**EXERCISE AIM**: Copy, from the material below, each line where "blocked" shows up.
(TASK INPUT Opens)
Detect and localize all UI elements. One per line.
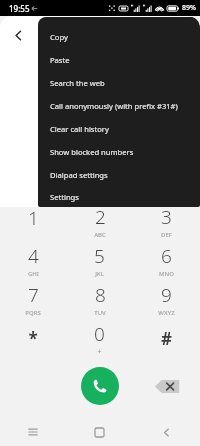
staticText: MNO	[159, 270, 174, 278]
staticText: Show blocked numbers	[50, 147, 134, 157]
button[interactable]: 4	[0, 241, 66, 280]
staticText: 89%	[182, 3, 196, 13]
staticText: 0	[94, 321, 105, 347]
button[interactable]: 0	[66, 319, 133, 358]
staticText: 1	[28, 205, 39, 231]
button[interactable]: Home	[66, 418, 133, 446]
button[interactable]: Call anonymously (with prefix #31#)	[38, 94, 200, 117]
staticText: ABC	[94, 231, 106, 239]
button[interactable]: 5	[66, 241, 133, 280]
staticText: 7	[28, 282, 39, 308]
staticText: 6	[161, 243, 172, 269]
button[interactable]: Backspace	[154, 378, 180, 395]
staticText: 5	[94, 243, 105, 269]
button[interactable]: 7	[0, 280, 66, 319]
button[interactable]: Paste	[38, 48, 200, 71]
button[interactable]: #	[133, 319, 200, 358]
staticText: 8	[95, 282, 106, 308]
staticText: 9	[161, 282, 172, 308]
staticText: DEF	[161, 231, 172, 239]
button[interactable]: Back	[6, 23, 30, 47]
button[interactable]: Show blocked numbers	[38, 140, 200, 163]
staticText: JKL	[95, 270, 104, 278]
staticText: #	[161, 327, 172, 350]
button[interactable]: Clear call history	[38, 117, 200, 140]
staticText: Clear call history	[50, 124, 109, 134]
staticText: Paste	[50, 55, 70, 65]
staticText: TUV	[94, 309, 106, 317]
staticText: *	[28, 327, 38, 350]
staticText: 3	[161, 204, 172, 230]
button[interactable]: Recent apps	[0, 418, 66, 446]
button[interactable]: Dialpad settings	[38, 163, 200, 186]
staticText: Search the web	[50, 78, 105, 88]
staticText: Copy	[50, 32, 68, 42]
staticText: Call anonymously (with prefix #31#)	[50, 101, 178, 111]
button[interactable]: 2	[66, 202, 133, 241]
button[interactable]: 9	[133, 280, 200, 319]
button[interactable]: Search the web	[38, 71, 200, 94]
staticText: +	[97, 347, 102, 357]
staticText: Settings	[50, 192, 79, 202]
button[interactable]: Settings	[38, 186, 200, 207]
button[interactable]: 1	[0, 202, 66, 241]
staticText: PQRS	[25, 309, 41, 317]
staticText: GHI	[28, 270, 39, 278]
button[interactable]: Copy	[38, 25, 200, 48]
staticText: 2	[95, 204, 106, 230]
button[interactable]: Call	[81, 367, 119, 405]
staticText: 19:55	[9, 3, 30, 14]
staticText: 4	[28, 243, 39, 269]
button[interactable]: 3	[133, 202, 200, 241]
staticText: WXYZ	[158, 309, 175, 317]
staticText: Dialpad settings	[50, 170, 108, 180]
button[interactable]: *	[0, 319, 66, 358]
button[interactable]: 6	[133, 241, 200, 280]
button[interactable]: Back	[133, 418, 200, 446]
button[interactable]: 8	[66, 280, 133, 319]
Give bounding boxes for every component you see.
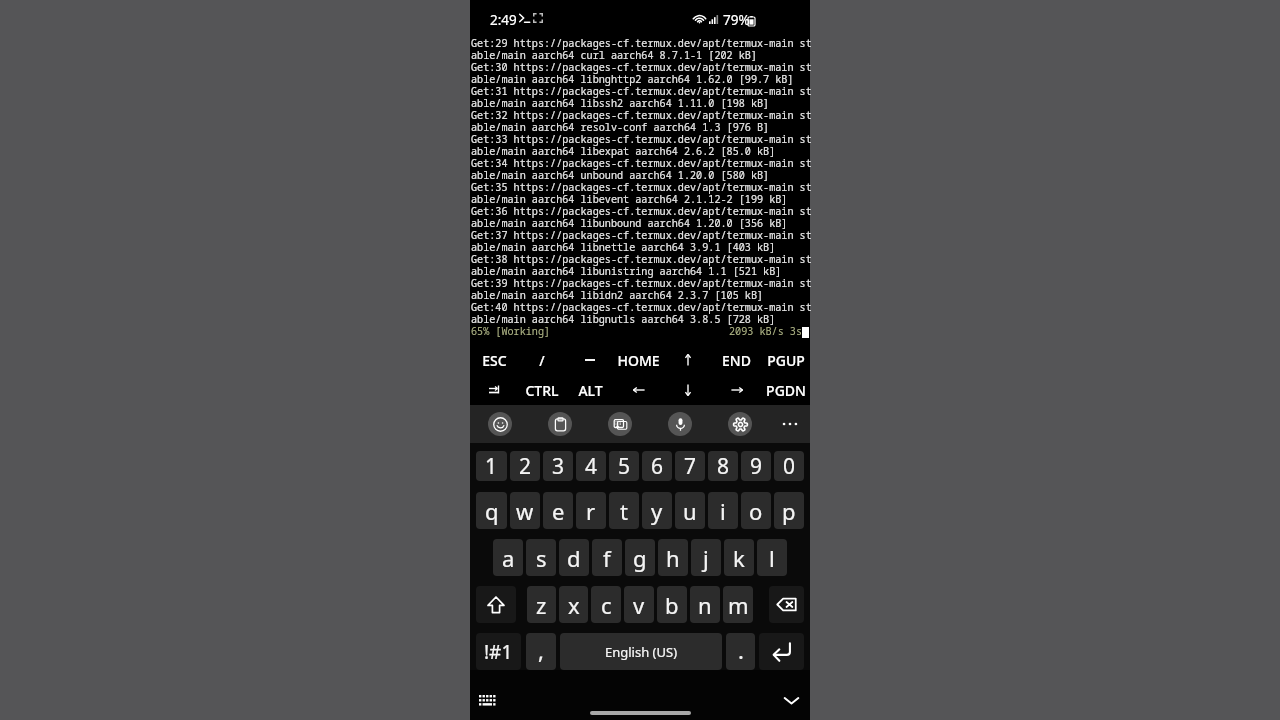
staticText: 79% [723,11,750,29]
staticText: 2 [519,452,532,481]
button[interactable]: 7 [675,451,705,481]
button[interactable]: z [527,586,556,623]
staticText: able/main aarch64 libunbound aarch64 1.2… [471,216,788,230]
staticText: u [683,496,697,526]
button[interactable]: CTRL [518,375,566,405]
button[interactable]: 8 [708,451,738,481]
button[interactable]: Switch keyboard [599,405,641,443]
staticText: 65% [Working] [471,324,551,338]
button[interactable]: 3 [543,451,573,481]
button[interactable]: e [543,492,573,529]
button[interactable]: DOWN [663,375,712,405]
staticText: Get:39 https://packages-cf.termux.dev/ap… [471,276,811,290]
button[interactable]: Shift [476,586,516,623]
button[interactable]: Settings [719,405,761,443]
button[interactable]: 1 [476,451,507,481]
button[interactable]: x [559,586,588,623]
button[interactable]: ESC [470,345,518,375]
button[interactable]: u [675,492,705,529]
button[interactable]: Voice input [659,405,701,443]
button[interactable]: DASH [566,345,614,375]
staticText: END [722,351,751,370]
button[interactable]: o [741,492,771,529]
staticText: g [633,543,647,573]
button[interactable]: / [518,345,566,375]
staticText: / [539,351,545,370]
button[interactable]: !#1 [476,633,521,670]
button[interactable]: j [691,539,721,576]
button[interactable]: d [559,539,589,576]
staticText: able/main aarch64 resolv-conf aarch64 1.… [471,120,770,134]
button[interactable]: m [723,586,753,623]
button[interactable]: i [708,492,738,529]
staticText: q [485,496,499,526]
staticText: v [633,590,645,620]
staticText: able/main aarch64 curl aarch64 8.7.1-1 [… [471,48,757,62]
button[interactable]: f [592,539,622,576]
button[interactable]: r [576,492,606,529]
button[interactable]: , [526,633,556,670]
button[interactable]: 4 [576,451,606,481]
staticText: h [666,543,680,573]
button[interactable]: b [657,586,687,623]
button[interactable]: UP [663,345,712,375]
staticText: j [703,543,709,573]
staticText: a [502,543,515,573]
button[interactable]: . [726,633,755,670]
button[interactable]: HOME [614,345,663,375]
button[interactable]: 0 [774,451,804,481]
staticText: PGUP [767,351,805,370]
button[interactable]: c [591,586,621,623]
staticText: p [782,496,796,526]
button[interactable]: 6 [642,451,672,481]
button[interactable]: a [493,539,523,576]
button[interactable]: LEFT [614,375,663,405]
button[interactable]: p [774,492,804,529]
button[interactable]: More options [769,405,811,443]
button[interactable]: l [757,539,787,576]
button[interactable]: TAB [470,375,518,405]
button[interactable]: h [658,539,688,576]
button[interactable]: Enter [759,633,804,670]
staticText: k [733,543,745,573]
staticText: Get:34 https://packages-cf.termux.dev/ap… [471,156,811,170]
staticText: l [769,543,775,573]
button[interactable]: END [712,345,761,375]
button[interactable]: Emoji [479,405,521,443]
button[interactable]: Change keyboard [471,684,503,716]
button[interactable]: 2 [510,451,540,481]
staticText: 4 [585,452,598,481]
staticText: able/main aarch64 libevent aarch64 2.1.1… [471,192,788,206]
staticText: 7 [684,452,697,481]
button[interactable]: Hide keyboard [775,684,807,716]
button[interactable]: Backspace [769,586,804,623]
button[interactable]: n [690,586,720,623]
button[interactable]: ALT [566,375,614,405]
button[interactable]: s [526,539,556,576]
button[interactable]: k [724,539,754,576]
staticText: b [665,590,679,620]
button[interactable]: v [624,586,654,623]
button[interactable]: English (US) [560,633,722,670]
staticText: able/main aarch64 libexpat aarch64 2.6.2… [471,144,776,158]
button[interactable]: Clipboard [539,405,581,443]
staticText: w [516,496,534,526]
button[interactable]: t [609,492,639,529]
staticText: ESC [482,351,507,370]
button[interactable]: 5 [609,451,639,481]
button[interactable]: g [625,539,655,576]
button[interactable]: w [510,492,540,529]
staticText: 5 [618,452,631,481]
button[interactable]: PGDN [761,375,810,405]
button[interactable]: RIGHT [712,375,761,405]
staticText: 2:49 [490,11,517,29]
staticText: able/main aarch64 libidn2 aarch64 2.3.7 … [471,288,764,302]
staticText: able/main aarch64 libunistring aarch64 1… [471,264,782,278]
button[interactable]: PGUP [761,345,810,375]
staticText: Get:29 https://packages-cf.termux.dev/ap… [471,36,811,50]
button[interactable]: y [642,492,672,529]
button[interactable]: 9 [741,451,771,481]
staticText: 0 [783,452,796,481]
button[interactable]: q [476,492,507,529]
staticText: able/main aarch64 libnettle aarch64 3.9.… [471,240,776,254]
(TASK INPUT Closes)
**TASK ANSWER**:
staticText: Show blocked numbers	[50, 147, 134, 157]
button[interactable]: Show blocked numbers	[38, 140, 200, 163]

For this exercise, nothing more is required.